> [Task item]: Leaving out all pictures, transcribe the lines below exactly, from the first through the line containing "Denken unter­nimmt den".

(Data excerpts)
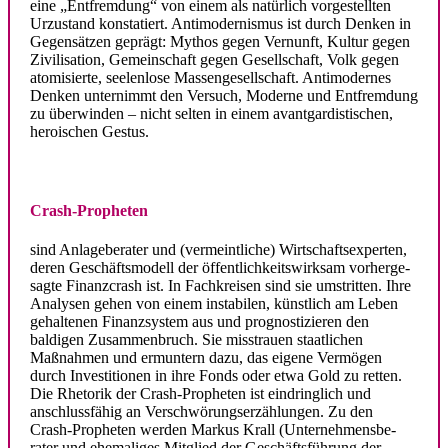
eine „Entfremdung“ von einem als natürlich vorge­stellten
Urzustand konsta­tiert. Antimo­der­nismus ist durch Denken in
Gegen­sätzen geprägt: Mythos gegen Vernunft, Kultur gegen
Zivili­sation, Gemein­schaft gegen Gesell­schaft, Volk gegen
atomi­sierte, seelenlose Massen­ge­sell­schaft. Antimo­dernes
Denken unter­nimmt den Versuch, Moderne und Entfremdung
zu überwinden – nicht selten in einem avant­gar­dis­ti­schen,
heroi­schen Gestus.
.
Crash-Propheten
sind Anlage­be­rater und (vermeint­liche) Wirtschafts­experten,
deren Geschäfts­modell der öffent­lich­keits­wirksam vorher­ge­
sagte Finanz­crash ist. In Fachkreisen sind sie umstritten. Ihre
Analysen gehen von einem insta­bilen, künstlich am Leben
gehal­tenen Finanz­system aus und prognos­ti­zieren den
baldigen Zusam­men­bruch. Sie misstrauen staat­lichen
Maßnahmen und ermuntern dazu, das eigene Vermögen
durch Inves­ti­tionen in ihre Fonds oder etwa Gold zu retten.
Die Rhetorik der Crash-Propheten ist eindringlich und
anschluss­fähig an Verschwö­rungs­er­zäh­lungen. Zu den
Crash-Propheten werden Markus Krall (Unter­neh­mens­be­
rater und ehema­liges Mitglied der Geschäfts­führung der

> [Result of this exercise]:
eine „Entfremdung“ von einem als natürlich vorge­stellten
Urzustand konsta­tiert. Antimo­der­nismus ist durch Denken in
Gegen­sätzen geprägt: Mythos gegen Vernunft, Kultur gegen
Zivili­sation, Gemein­schaft gegen Gesell­schaft, Volk gegen
atomi­sierte, seelenlose Massen­ge­sell­schaft. Antimo­dernes
Denken unter­nimmt den Versuch, Moderne und Entfremdung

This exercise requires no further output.